*** Opening Input records ***

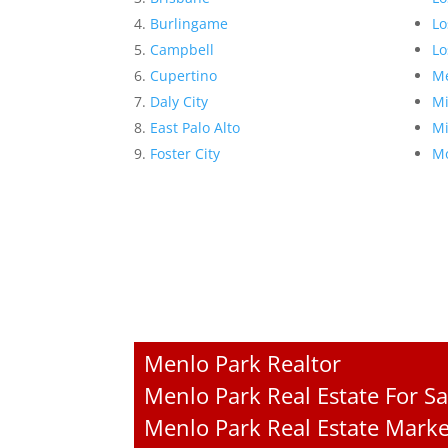
Burlingame
Lo
Campbell
Lo
Cupertino
Me
Daly City
Mi
East Palo Alto
Mi
Foster City
Mo
Menlo Park Realtor
Menlo Park Real Estate For Sa
Menlo Park Real Estate Marke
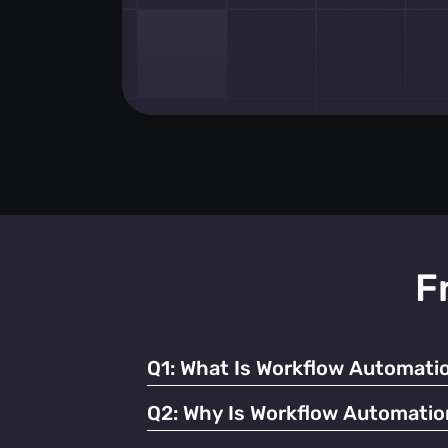
F
Q1:
What Is Workflow Automatio
It refers to using technology to streamline
Q2:
Why Is Workflow Automatio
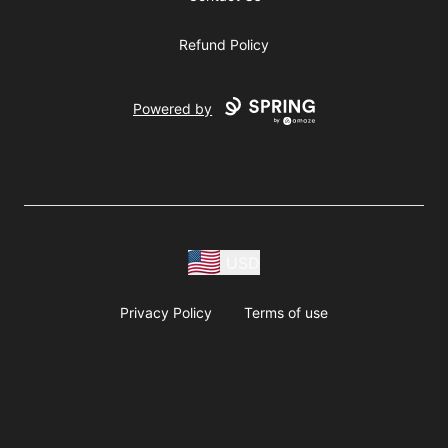
Refund Policy
Powered by
USD
Privacy Policy
Terms of use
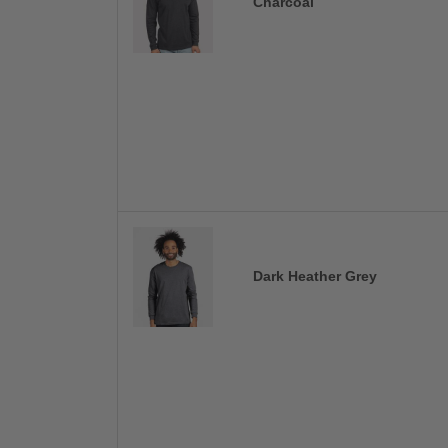
Charcoal
Dark Heather Grey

*** Closing Input records ***

* **What you have to do**:
The required answer is each line of the data in which the word "Estate" appears.

* **Result for this task**:
Menlo Park Real Estate For Sa
Menlo Park Real Estate Marke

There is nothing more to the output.